The trouble is, once we start thinking about where the requirements fall short, we start playing a guessing game.  We generally ask the whoever the gap concerns about what they want done about it — how should we implement this scenario? Chances are, they don't know.  If they'd thought about it, it'd be in the requirements now wouldn't it?  But at this point in the game, it's difficult to think responsibly about these gaps in our understanding of what the software does.  There is no system in production yet. So how does one quantify changes that should be introduced without any knowledge in how the system works in reality?

Asking a stakeholder about a missing gap in the system during development won't necessarily help you much because they need to think about it.  Or worse, no thought goes into how to fill holes in the system and it's just a workaround that plugs the gap.  In the best case, we will sit down with the stakeholder and actually think about what the gap represents, how it should be dealt with, and what are the significant architectural changes.

Keep in mind — this is still development.  We've now got a road block in place, slowing the continuous development effort.  While the issue details are being ironed out, there really isn't much that can be accomplished in terms of writing code. Pushing forward without a full understanding of what the system goals are, we could be writing the wrong thing.

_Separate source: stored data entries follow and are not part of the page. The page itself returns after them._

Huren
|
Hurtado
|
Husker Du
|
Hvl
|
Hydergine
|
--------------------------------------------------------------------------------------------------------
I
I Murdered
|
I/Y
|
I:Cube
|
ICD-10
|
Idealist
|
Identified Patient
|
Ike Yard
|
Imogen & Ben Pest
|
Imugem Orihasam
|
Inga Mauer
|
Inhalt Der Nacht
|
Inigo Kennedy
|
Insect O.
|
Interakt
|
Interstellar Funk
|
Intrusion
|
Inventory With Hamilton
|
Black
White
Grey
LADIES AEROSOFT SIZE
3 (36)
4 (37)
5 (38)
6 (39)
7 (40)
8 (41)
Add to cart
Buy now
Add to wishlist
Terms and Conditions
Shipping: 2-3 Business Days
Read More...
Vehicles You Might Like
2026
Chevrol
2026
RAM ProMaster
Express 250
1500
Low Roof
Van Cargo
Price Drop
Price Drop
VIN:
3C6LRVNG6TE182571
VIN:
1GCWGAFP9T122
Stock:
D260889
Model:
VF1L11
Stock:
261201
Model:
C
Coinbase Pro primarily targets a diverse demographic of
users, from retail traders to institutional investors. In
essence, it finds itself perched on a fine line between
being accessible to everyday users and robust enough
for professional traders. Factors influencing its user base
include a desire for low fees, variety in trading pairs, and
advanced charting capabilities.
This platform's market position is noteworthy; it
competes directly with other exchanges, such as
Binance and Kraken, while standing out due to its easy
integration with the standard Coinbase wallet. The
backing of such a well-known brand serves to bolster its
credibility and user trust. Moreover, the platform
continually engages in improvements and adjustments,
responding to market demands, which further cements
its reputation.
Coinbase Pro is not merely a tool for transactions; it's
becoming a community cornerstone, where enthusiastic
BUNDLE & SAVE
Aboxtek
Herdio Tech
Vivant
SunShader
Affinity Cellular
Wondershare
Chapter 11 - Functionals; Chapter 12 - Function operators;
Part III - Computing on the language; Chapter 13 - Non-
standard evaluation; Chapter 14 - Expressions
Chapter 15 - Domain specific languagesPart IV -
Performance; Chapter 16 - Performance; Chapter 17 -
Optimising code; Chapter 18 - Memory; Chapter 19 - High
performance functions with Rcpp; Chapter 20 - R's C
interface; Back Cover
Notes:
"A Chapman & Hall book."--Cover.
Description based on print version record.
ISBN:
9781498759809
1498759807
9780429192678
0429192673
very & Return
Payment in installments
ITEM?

Having said all that, I think it's better to leave gaps alone during the development phase.  Just as long as they're understood.  The implications of missing requirements from all perspectives of the project will enable use to move forward in pounding out lines of code.  Nothing makes stakeholders happier than a system delivered sooner rather than later — regardless of gaps in what the system does. The key is, as I mentioned, how the system deals with gaps in understanding.  If you allow for stakeholders to view a functional system, and can point out the gaps in a meaningful way, they're more apt to make the right decision and fill it with something useful.  Just be sure to produce a working system, one that knows about the gaps but will still work.  Point out the what the gap means for every aspect of the software.  It's much easier to make these arguments when you've got a running software system to back up your claims.